Kalt, kälter, eiskalt
So vielseitig die Ausstellungen und spannungsgeladen die Architektur des Humboldt Forums sind, so facettenreich ist sein HLK-System. Allein die Kälteproduktion passiert in vier Kältemaschinen – diversifiziert nach Hoch- und Niedertemperaturkälte – sowie zwei Wärmepumpen. Auf dem Dach des Universalmuseums stehen sieben Rückkühler, die die überschüssige Wärme aus dem Gebäude an die Umgebungsluft abführen. Sie sind auch für die Betriebsart „Freie Kühlung“ zuständig, die bei kaltem Wetter die Außenluft zur Kühlung verwendet. Fallen die Außentemperaturen unter 0 °C, kann die Freie Kühlung auch für den Niedertemperaturbereich genutzt werden. Neben der Kühlungsfunktion der Fußbodenheizungen findet außerdem die Kälte aus der Geothermie ihre Verwendung.

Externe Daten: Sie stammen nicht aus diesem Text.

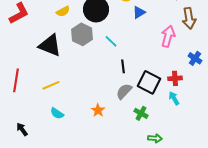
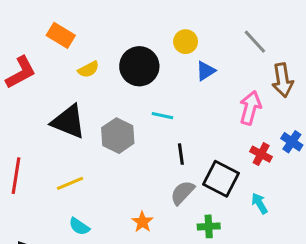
gray hexagon: (82, 34) -> (118, 136), moved
cyan line: (111, 41) -> (162, 116), turned -32
red cross: (175, 78) -> (261, 154), moved, turned 32
green cross: (141, 113) -> (209, 226), turned -32

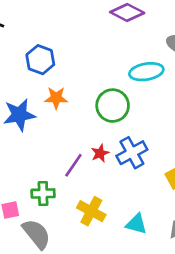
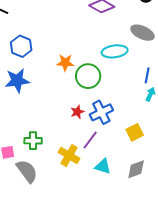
blue hexagon: (40, 60) -> (21, 46), moved
orange star: (56, 98) -> (65, 63), moved
purple line: (73, 165) -> (90, 140), moved

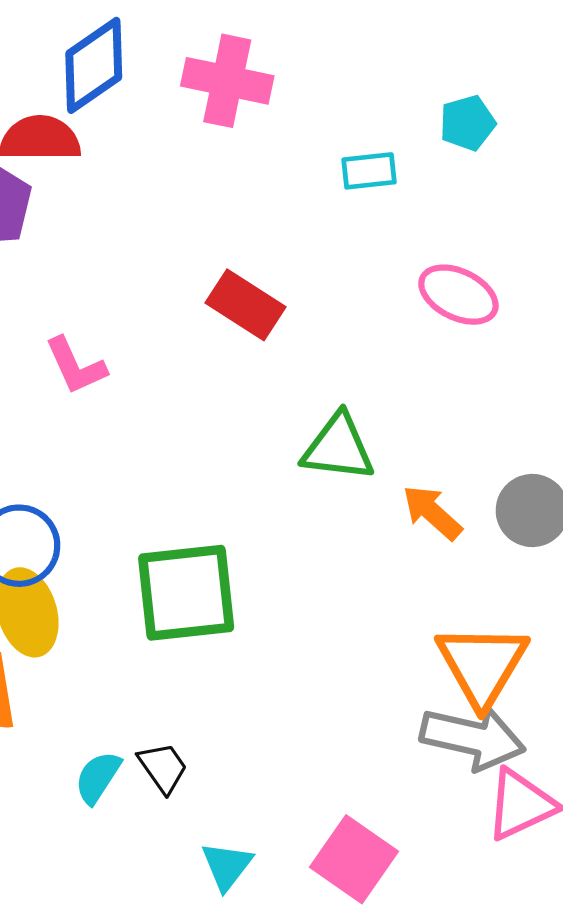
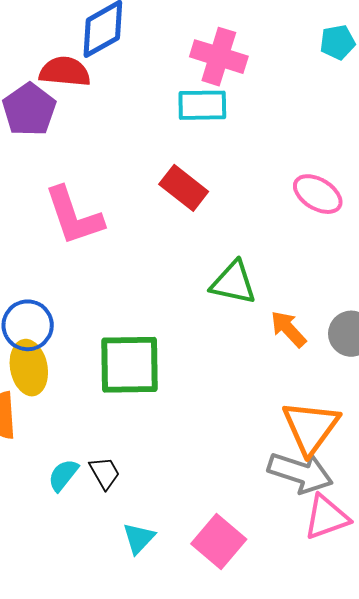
pink cross: (227, 81) -> (219, 57), moved
cyan pentagon: (467, 123) -> (338, 42), moved
cyan rectangle: (369, 171) -> (202, 105), moved, size x1.4
pink L-shape: (76, 366) -> (74, 216), size x1.6

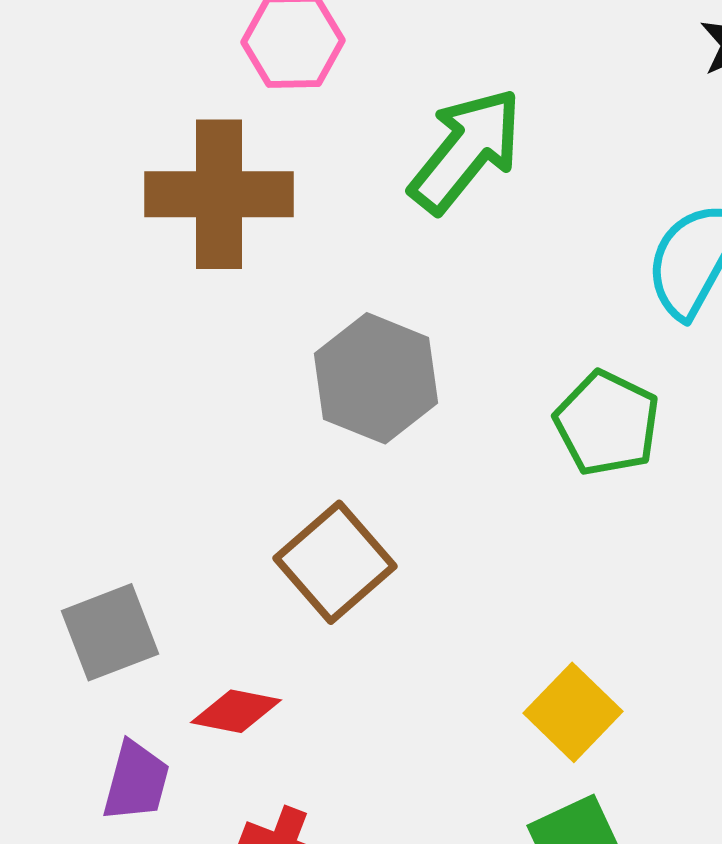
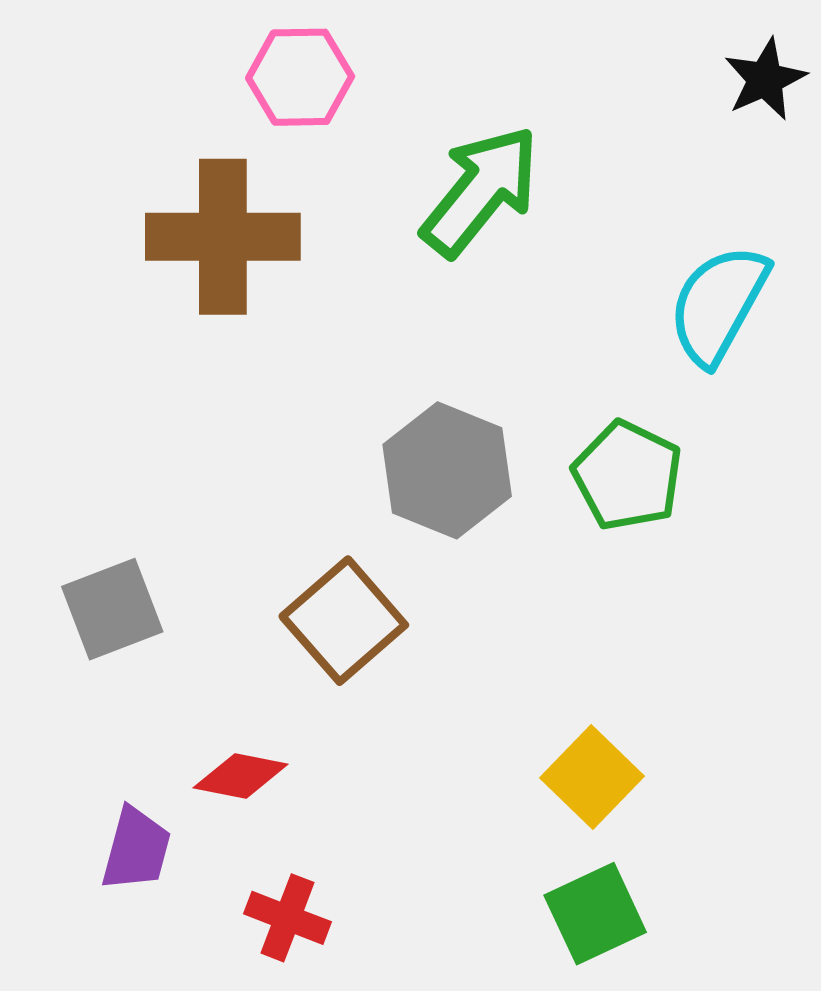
gray hexagon: (376, 378) -> (447, 470), moved
gray square: (110, 632) -> (112, 609), moved

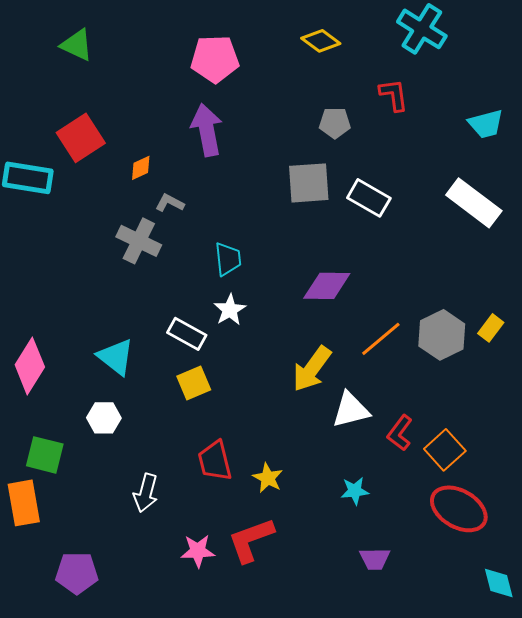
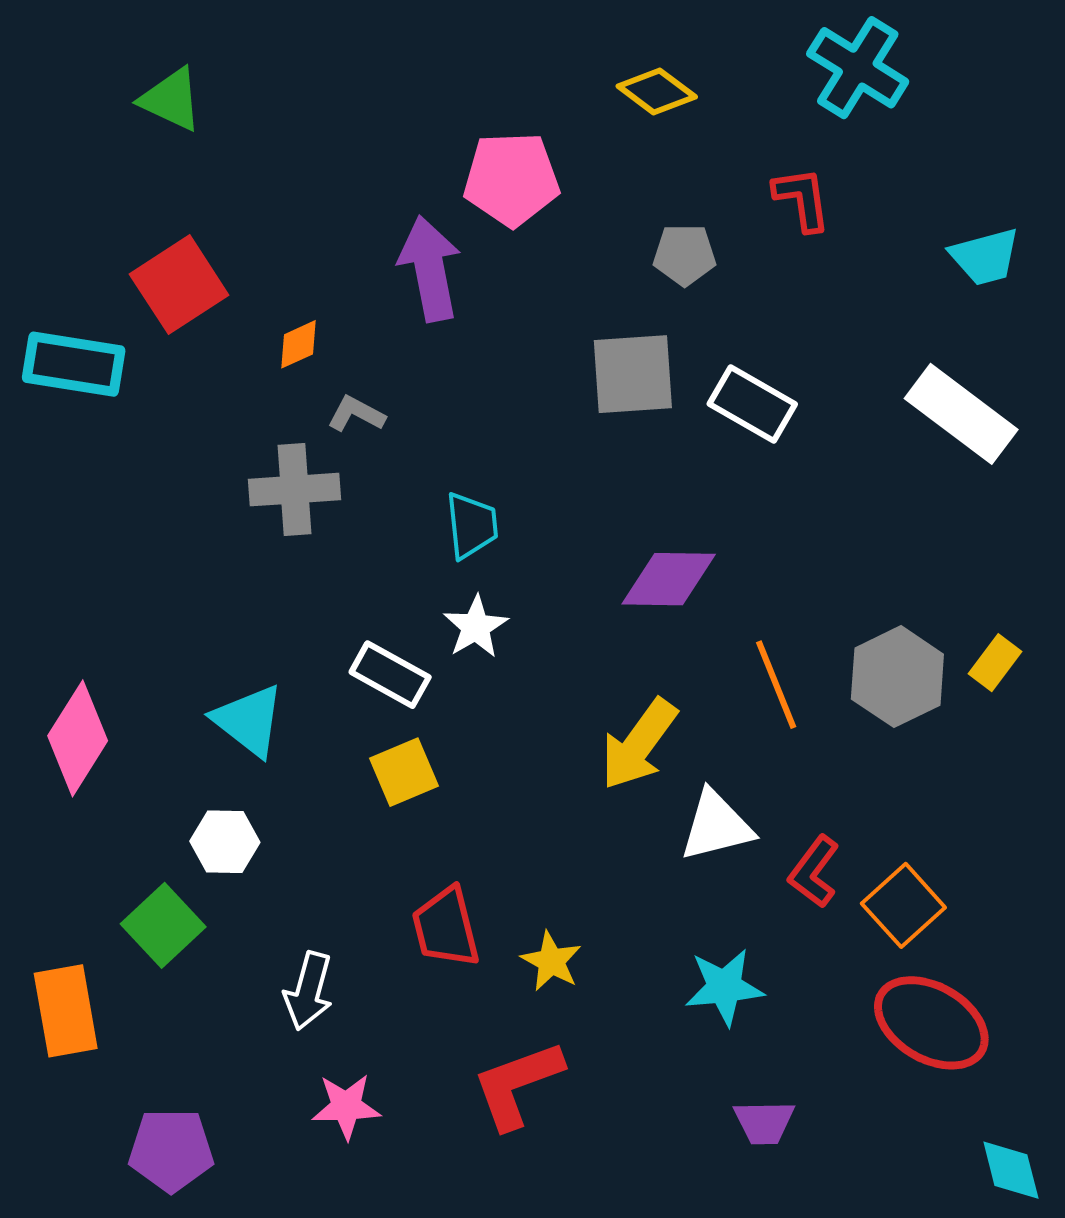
pink pentagon: (215, 59) -> (511, 179), moved
gray cross: (139, 241) -> (295, 490), turned -30
orange line: (381, 339) -> (776, 685), turned -72
green square: (45, 455) -> (163, 925), moved, turned 33
cyan star: (355, 491) -> (724, 987), size x1.4
pink star: (198, 551) -> (346, 1106), moved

Die Niedertemperaturkälte für die Klimaanlagen erzeugen in erster Linie zwei Wärmepumpen. Bei Bedarf können zusätzlich zwei Kältemaschinen in Betrieb genommen werden. Eine Besonderheit stellt der Eisspeicher dar: In Sommernächten gefrieren die Kältemaschinen mit –5 °C Wasser zu Eis, das dann zur Zeit des täglichen Hitzepeaks zur Kühlung aufgetaut werden kann. Auf diese Weise entlastet der Eisspeicher die Spitzlastabdeckung beim Stromverbrauch.
Warm, wärmer, heiß
Das Humboldt Forum deckt einen Großteil seines Heiz- und Trinkwarmwasserbedarfs über Fernwärme – das gilt vor allem für die Heizkreise, die eine höhere Vorlauftemperatur als 45 °C benötigen. Für die Temperatur- und Feuchteregelung der Vollklimaanlagen in den Ausstellungsbereichen sind Heizregister zuständig, die insbesondere im Sommer nach dem Entfeuchtungsprozess zur Erwärmung zum Einsatz kommen. Die bereits erwähnte Fußbodenheizung dient zur Erwärmung des Atriums über Wärmepumpen.
Entrauchungsanlage mit hohen Sicherheitsanforderungen
Ein öffentliches Gebäude dieser Größe benötigt auch ein sicheres Brandschutzkonzept. Kieback & Peter übernahm auch die Projektierung des Entrauchungssystems. Vorgegeben waren Entrauchungsklappen mit SIL2-zertifizierten ASi-Controllern. Die SIL-Kennzeichnung bestimmt das Sicherheits-Integritätslevel. Da die ASi-Regler über das Modbus-Protokoll kommunizieren, haben die Gebäudeautomationsspezialisten ein Programm im Gateway geschrieben, um deren Kommunikation mit den DDCs und dem BMS zu ermöglichen. Aus Sicherheitsgründen sind die Entrauchungskanäle mit den Entrauchungsklappen autark von dem restlichen Lüftungssystem verbaut. Damit sich im Brandfall Feuer und Rauch nicht unkontrolliert im Gebäude ausbreiten, wurden dort außerdem etwa 2300 Brandschutzklappen installiert.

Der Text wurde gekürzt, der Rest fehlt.